This research was certainly motivated by the desire for improving the actual teaching of differential equations in French universities. However, I have to acknowledge that, while being very well received, it had limited influence in France beyond the University of Lille 1 where the course was implemented for more than 10 years. The use of this didactical engineering was generally limited to the first situations of the qualitative approach. As explained in Artigue (2016), using the conceptual tools provided by didactic research, I am currently able to better explain why. As mentioned above, in order to ensure the viability of the qualitative study with firstyear students, which meant that they would be able to prove conjectures, we were obliged to legitimate theorems and proofs combining graphical and analytical formulations and arguments. Due to my research expertise in this mathematical area, I could attest that mathematicians used these reasoning modes, even if in published papers they adopted a more formal discourse. This was an important ingredient for legitimation. Moreover, at the University of Lille 1, in the experimental section, important work was systematically carried out at the beginning of each academic year on the graphical register of representation in order to make it operational and change its status. However, this institutional situation was exceptional, and the legitimation of such arguments violated the rules of the didactic contract governing university courses in Analysis at that time. The contrast between the interest raised by this didactical engineering and its very limited impact clearly showed that its ecological viability depended on conditions regulating the teaching of Analysis and, more globally, the status given to graphical representations in mathematics teaching. These conditions were situated at higher levels of the “hierarchy of didactic codetermination” than the didactical engineering itself, as can be expressed today using a construct of the anthropological theory of the didactic (ATD) that did not exist at that time (Chevallard, 2002).

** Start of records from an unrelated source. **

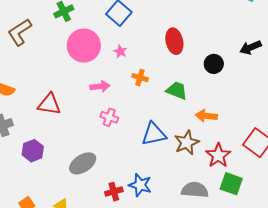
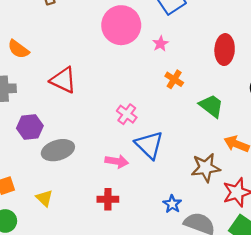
pink arrow: (100, 86) -> (117, 161), moved
blue triangle: (154, 134) -> (149, 145), moved, turned 40
gray ellipse: (83, 163) -> (58, 150), moved
blue star: (140, 185) -> (172, 204), moved, size x0.7

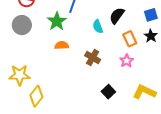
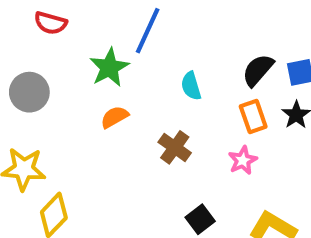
black semicircle: (117, 16) -> (258, 70), moved
gray circle: (22, 25) -> (29, 92), moved
orange semicircle: (62, 45) -> (115, 117), turned -32

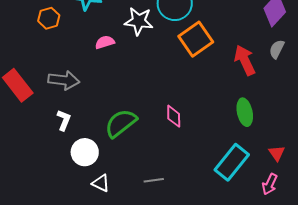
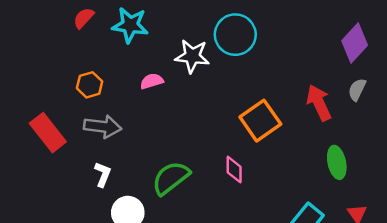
orange hexagon: (49, 18) -> (90, 85), moved
orange square: (196, 39) -> (260, 121), moved
green ellipse: (245, 112) -> (337, 162), moved

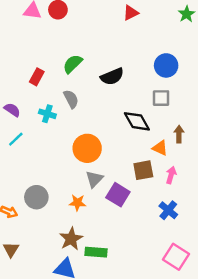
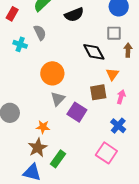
brown arrow: (179, 134) -> (128, 50), moved
orange triangle: (160, 148) -> (112, 74), turned 40
orange star: (77, 203) -> (43, 127), moved
green rectangle: (96, 252) -> (58, 159), turned -60
pink square: (176, 257) -> (106, 153), moved

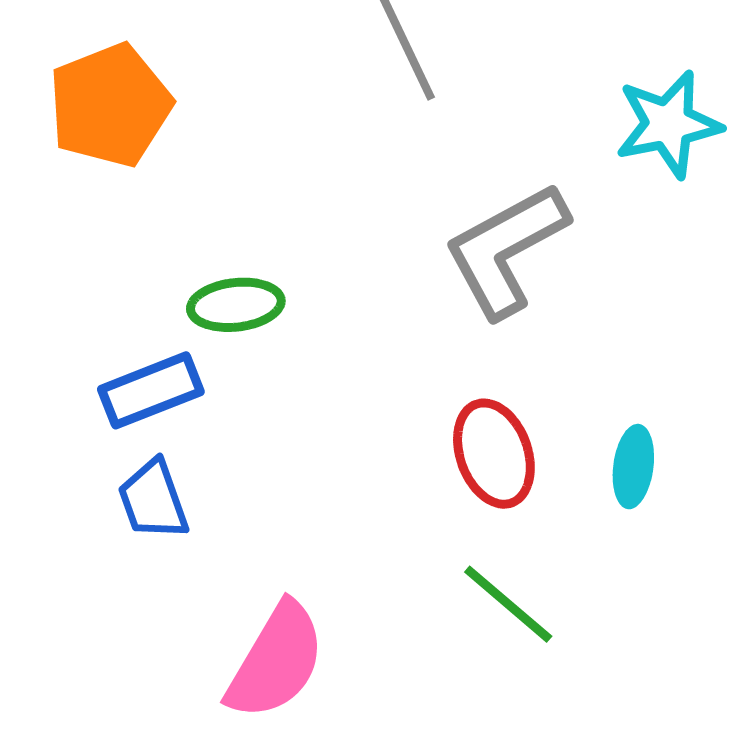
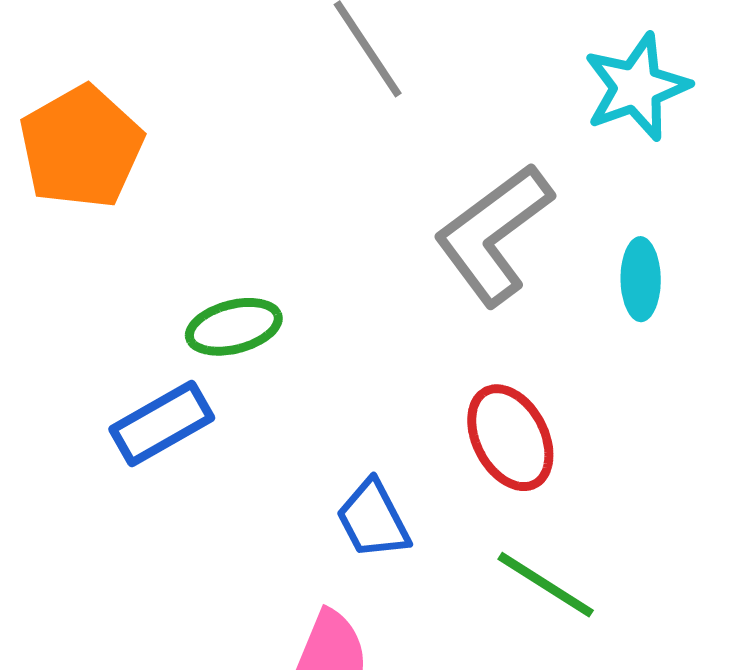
cyan ellipse: (633, 467) -> (641, 279), moved
blue trapezoid: (153, 500) -> (373, 519), moved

This example well illustrates the fact that the extension of any didactical engineering, beyond the research and ecologically protected environment where it has generally been developed and tested and its conversion from a research to a development object, must seriously take into account these different levels of conditions and constraints. Even when research allows us to understand the complex system of conditions and constraints that condition the ecological viability of a didactic construction, which is in itself an important research outcome, acting on such conditions and constraints is hardly in the hands of researchers. Action requires the building of new partnerships and collaborations beyond those at play in the joint development of didactical engineering at a research level. This is a reality to which all those today engaged in design research in mathematics education are sensitive, even if they do not use the same words to express this sensitiveness (see for instance Swan, 2014).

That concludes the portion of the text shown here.